Biography
The pianist Vera Lotar was born in 1901 in Turin. Her parents were high school teachers, her father taught mathematics. Her mother — languages and literature. They later both lectured at the Sorbonne.
Vera later confirmed that she had been learning music, ‘as far back as she can remember’. Her family were serious academics, music and literature their main pastime. At twelve Vera had already joined the Arturo Toscanini’s orchestra. She became Alfred Korto's pupil in Paris and shared her teacher's affection for Chopin and Debussy music. Vera graduated from Korto's class and entered the Vienna Academy of Music where she enlarged her ever growing repertoire. From then on was besotted by Bach, Mozart and Beethoven. Ludwig van Beethoven's portrait forever stood on her piano.

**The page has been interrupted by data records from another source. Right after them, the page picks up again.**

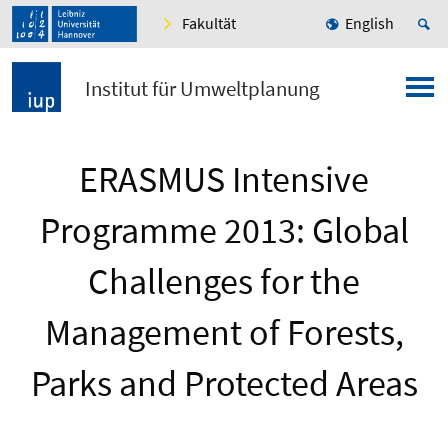
Fakultät
English
Institut für Umweltplanung
ERASMUS Intensive
Programme 2013: Global
Challenges for the
Management of Forests,
Parks and Protected Areas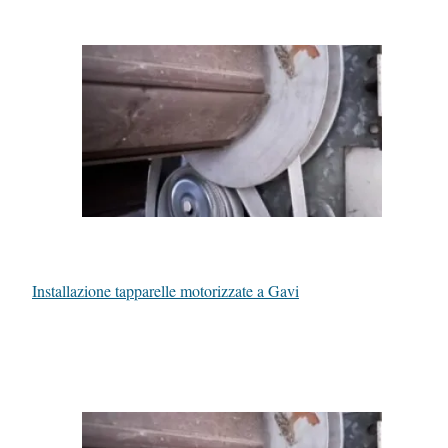
Installazione tapparelle motorizzate a Gavi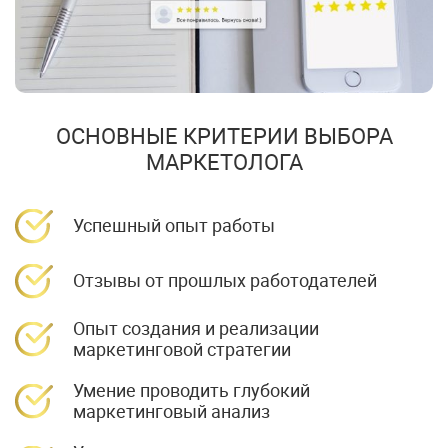
ОСНОВНЫЕ КРИТЕРИИ ВЫБОРА
МАРКЕТОЛОГА
Успешный опыт работы
Отзывы от прошлых работодателей
Опыт создания и реализации
маркетинговой стратегии
Умение проводить глубокий
маркетинговый анализ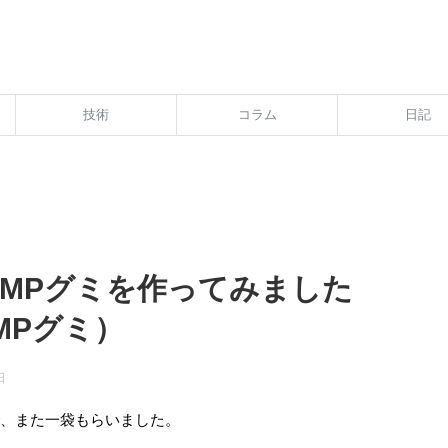
技術
コラム
日記
OMPグミを作ってみました
MPグミ）
日
で、また一袋もらいました。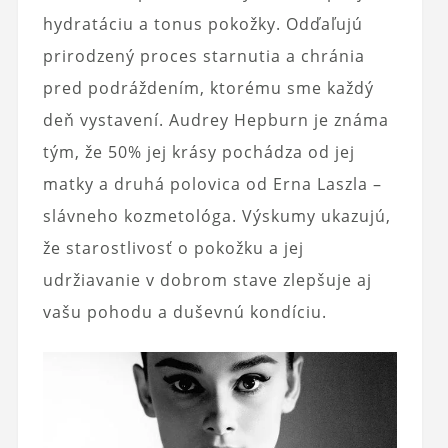
hydratáciu a tonus pokožky. Odďaľujú
prirodzený proces starnutia a chránia
pred podráždením, ktorému sme každý
deň vystavení. Audrey Hepburn je známa
tým, že 50% jej krásy pochádza od jej
matky a druhá polovica od Erna Laszla –
slávneho kozmetológa. Výskumy ukazujú,
že starostlivosť o pokožku a jej
udržiavanie v dobrom stave zlepšuje aj
vašu pohodu a duševnú kondíciu.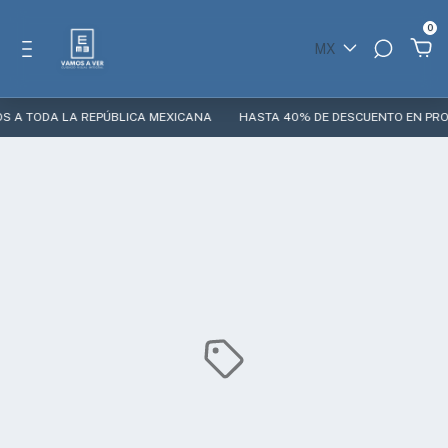
0
MX
 A TODA LA REPÚBLICA MEXICANA
HASTA 40% DE DESCUENTO EN PROD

In Paris she married a soviet trade mission official and in 1938 the couple immigrated to the Soviet Union. Her welcome was totally in accordance with the macabre fame this year has left in the history of our country. Thanks to her famous friend soviet pianist Maria Veniaminovna Yudina, she managed to confirm her status as a performer and started working in the State Filarmonia of Leningrad.
However due to the powers in charge her husband was arrested, shortly followed by her own sentencing for 13 years in Stalin's gulag. Innocent she spent her term in Sahalinlag and Severurallag.
All these long years the keyboard cut out of a plank from her bed with a kitchen knife was her only musical instrument. Vera played this silent piano during her rare free moments. She held these extraordinary concerts for the other female prisoners who were shocked by her devotion to music They were mesmerised by her fingers playing the most unusual musical instrument of XX century. Fingers tortured by the hard work of the Gulags.
After her release from the camp she worked as a leading pianist in Nizhnii musical theatre. It was in this theatre where the famous Russian film director Vladimir Motyl staged his first projects.
Later she lived in Barnaul. In mid seventies of the last century on invitation by the president of the Siberian branch of Soviet Academy of Science she moved to Novosibirsk and became a soloist of the Novosibirsk state philharmonic society.
Vera Lotar-Shevchenko became an active performer. She played in Moscow, Leningrad, Novosibirsk, Odessa, Omsk, Sverdlovsk. She worked incredibly hard, performing her favorites — Bach, Beethoven, Chopin and Debussy. Her real triumph came from her performances of all Sonatas and Concertos N°5 of L.v.Beethoven with the orchestra of the Novosibirsk state philharmonic society conducted by Vassilii Sinaisky.
Although she had a chance to return to France she always rejected: ‘It would be treachery to the memory of those russian women who helped me during that infernal term in prison.’
She is buried in the Southern cemetery of Novosibirsk. Vera's own words are on her gravestone read: ‘Blessed is life with the music of Bach.’